What I would now say McDermott and I were also doing was bringing out the way school work at home threatens internal familial dynamics and thus requires specific family work to encompass what the School requires. Transporting school into home makes a crisis that those who make this home must then deal with. By proceeding in this fashion, from crisis to observation of the work of re-ordering, we were doing what anthropologists have always done and was made by Garfinkel into a fundamental methodological tool: we use disruption in the habitual to get a better sense of that particular order some human beings try to live by. They rarely did. But we are now living just such a crisis and it can tell us much about many of our institutions including, of course, all institutions in their educational roles.

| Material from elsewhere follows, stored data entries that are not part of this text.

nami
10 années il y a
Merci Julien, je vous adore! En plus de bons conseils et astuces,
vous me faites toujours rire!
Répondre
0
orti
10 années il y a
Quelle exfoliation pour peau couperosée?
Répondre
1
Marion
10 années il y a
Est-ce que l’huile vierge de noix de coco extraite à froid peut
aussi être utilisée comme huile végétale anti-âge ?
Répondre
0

As I argued earlier, C19 does not close schools, only some people can do this and, in the process, produce the local orders I label “Corona.” But, as it is daily made evident, Corona, anywhere that it is getting institutionalized, is made up of different practices depending on whether one is acting as an agent of the School (say a person-as-teacher Zooming) or whether one is doing so as an agent of one’s family (say this teacher-as-parent setting up a child’s Zoom). Interestingly, the production channels are more complex as State agencies are themselves organized so that the part of the State dedicated to public health can impose matters on that other aspect of the State designed to shape schools and maintain this shape. By enforcing the injunction “Stay Home! Stay Safe!” public health official created a crisis for school governors who had little choice but to transport school into family. And, as these governors knew well, by doing this they were also relinquishing much of their disciplinary methods … thus the production of a video that is clear evidence that these governors know very well that children-as-children will do all the things marked as “NO!” on the video (and much else that would not be shown on a “family-friendly” video). And they know that their parents may let them do these NO things. Parents may organize their child so that he could, should he decides to do it on his own, explore the Siberian Socialist Republic one one monitor while School Zoom drones on the others.

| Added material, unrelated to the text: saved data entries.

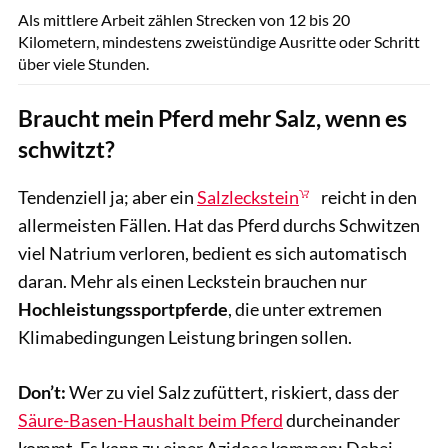
Als mittlere Arbeit zählen Strecken von 12 bis 20
Kilometern, mindestens zweistündige Ausritte oder Schritt
über viele Stunden.
Braucht mein Pferd mehr Salz, wenn es
schwitzt?
Tendenziell ja; aber ein
Salzleckstein
reicht in den
allermeisten Fällen. Hat das Pferd durchs Schwitzen
viel Natrium verloren, bedient es sich automatisch
daran. Mehr als einen Leckstein brauchen nur
Hochleistungssportpferde
, die unter extremen
Klimabedingungen Leistung bringen sollen.
Don’t:
Wer zu viel Salz zufüttert, riskiert, dass der
Säure-Basen-Haushalt beim Pferd
durcheinander
kommt. Es kann zu einer Azidose kommen: Dabei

That parents may organize their children do what the school say they should not do may or may not be a problem. As an anthropologist, I always err in the direction of celebrating the human capacity to find ways through crisis no other human being can imagine. One might even say transporting school into home is a step towards “deschooling” society (Illich 1970). And yet, as a child of three centuries of “democratic” revolutions I also understand the concern about the reproduction of birth privilege through family processes that trump school processes. Access to three monitors and a desk of one’s own is not something many parents can do. C19 is also an occasion and justification to radically distance one’s children from all sort of undesirables to the parents—they might carry diseases! There was a good policy reason for “public” schools that radically separated children from their parents and local communities. Whether the aftermath of Corona will lead to a return to this kind of schooling that was already on the way out is something an anthropologist cannot say.
Coleman, James 1966 Equality of educational opportunity. Washington: U.S. Government Printing Office.
Foucault, Michel  1978 Discipline and punish. Tr. by A. Sheridan. New York: Penguin Books.
Illich, Ivan 1970 Deschooling society. New York: Harper & Row.
McDermott, R.P., S. Goldman and H. Varenne 1994 “When School Goes Home: Some Problems and Defensive Tactics,” Teachers College Record. 85: 391-409.